Chapiteau du Cirque Zarti de Sainte-Croix.

Orbe: Mirages, le centre-ville en fête

Chapiteau du Cirque Zarti de Sainte-Croix.

Chapiteau du Cirque Zarti de Sainte-Croix.

Ce samedi, la cité urbigène accueillait sur sa place principale la deuxième édition de Mirages, un festival de rue.

Co-organisé par la Commission Culturelle et des Loisirs d’Orbe et le Théâtre de la Tournelle, cet événement s’inscrit dans la volonté de faire descendre la culture dans les rues. Pour Patrice Lefrançois, président de la commission, ce festival est «un événement essentiel pour la vie culturelle d’Orbe, puisqu’il tend à redonner vie aux vieux murs de la ville».

C’est donc dans une ambiance estivale que se sont réunis les amoureux du centre-ville pour assister à différents spectacles qui ont débuté à partir de 11h00 pour se terminer vers minuit. Deux scènes avaient été mises en place dans la rue principale, dont l’une généreusement prêtée par la Licorne, une association basée à Yverdon et spécialisée dans le montage de scène.

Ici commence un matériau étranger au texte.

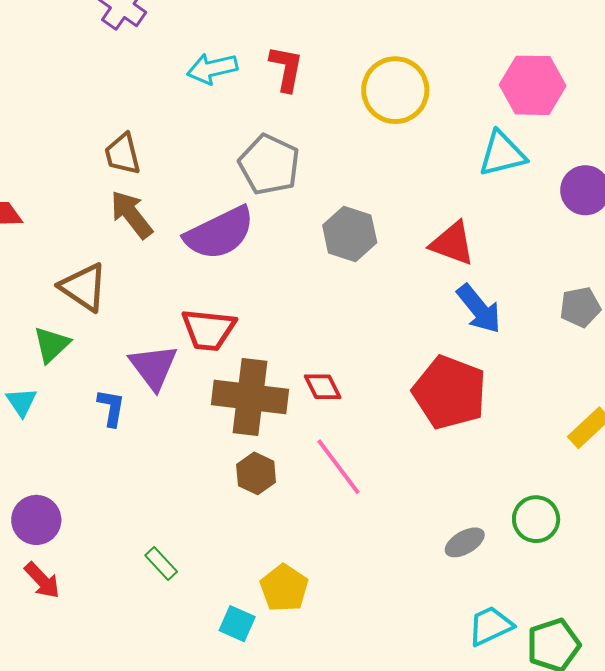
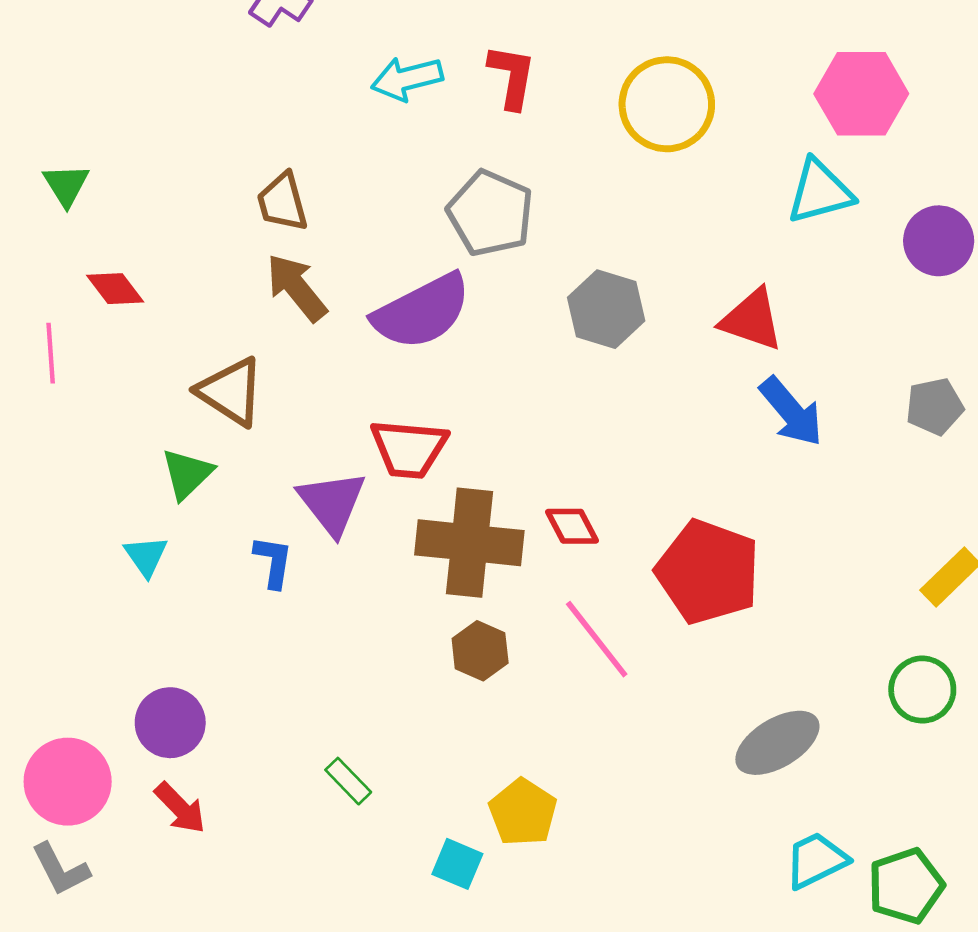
red pentagon: (450, 392) -> (708, 572), moved
green circle: (536, 519) -> (922, 690), moved
gray ellipse: (465, 542) -> (777, 743), size x1.5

Au programme: jongleurs, clowns, comiques, musique, tambours, manèges, acrobatie et autres numéros de cirque ainsi qu’un concours de décoration de chaise.

Même les plus petits n’étaient pas en reste puisqu’il y avait un manège des plus surréalistes: l’Orgameuh. Ce manège-théâtre de la Compagnie de la Toupine, basée dans la région d’Annecy, est le fruit de six générations d’inventeurs d’automates et d’orgues de barbarie. C’est donc avec beaucoup d’émerveillement que les enfants ont pu chevaucher avions, anges et abeilles en métal.

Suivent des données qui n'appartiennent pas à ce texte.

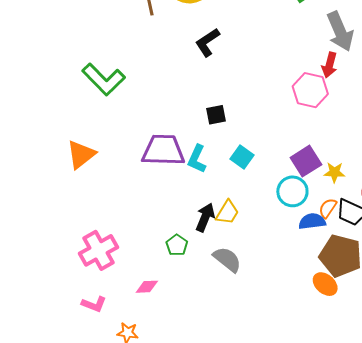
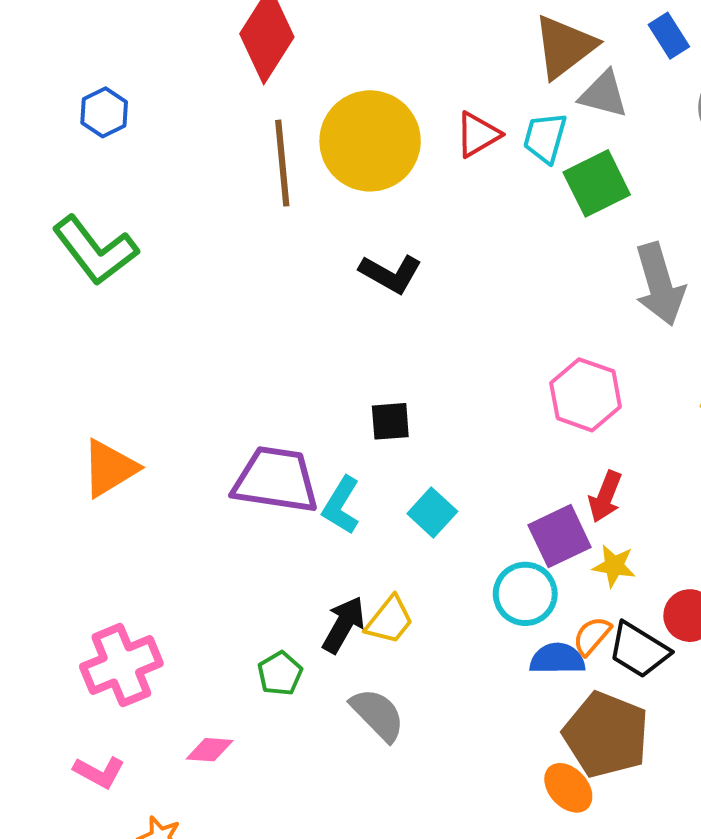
black L-shape: (207, 42) -> (391, 274), turned -124
red arrow: (329, 65) -> (605, 497), moved
green L-shape: (104, 79) -> (95, 250), moved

En début d’après-midi, le public a rapidement pris possession des zones ombragées sous les platanes pour former un cercle autour du Zarti’cirque de Sainte-Croix. Certains n’ont pas hésité à profiter du spectacle les pieds dans la fontaine, se délectant à la fois du numéro de perche et de la fraîcheur de l’eau.

Oasis, un projet qui encourage les jeunes âgés de moins de 25 ans à dévoiler leurs talents artistiques n’a pas non plus laissé le spectateur indifférent. Mirages a en effet sélectionné cinq artistes – principalement des musiciens – de l’école de Jazz de Lausanne, du Gymnase artistique de Lausanne ainsi que des collégiens à venir se confronter à un vrai public.

Le festival a continué dans la soirée avec un duo de choc polyglotte n’hésitant pas à s’exprimer du français confédéral à l’anglais en passant par le schwitzertütsch. Le duo Full House a en effet amusé les spectateurs grâce à ses acrobaties, son jonglage et son humour décalé.

Enfin, Mirages n’aurait pas autant enchanté le public sans une vingtaine de bénévoles qui a contribué avec enthousiasme à rendre vie aux vieux murs de la cité.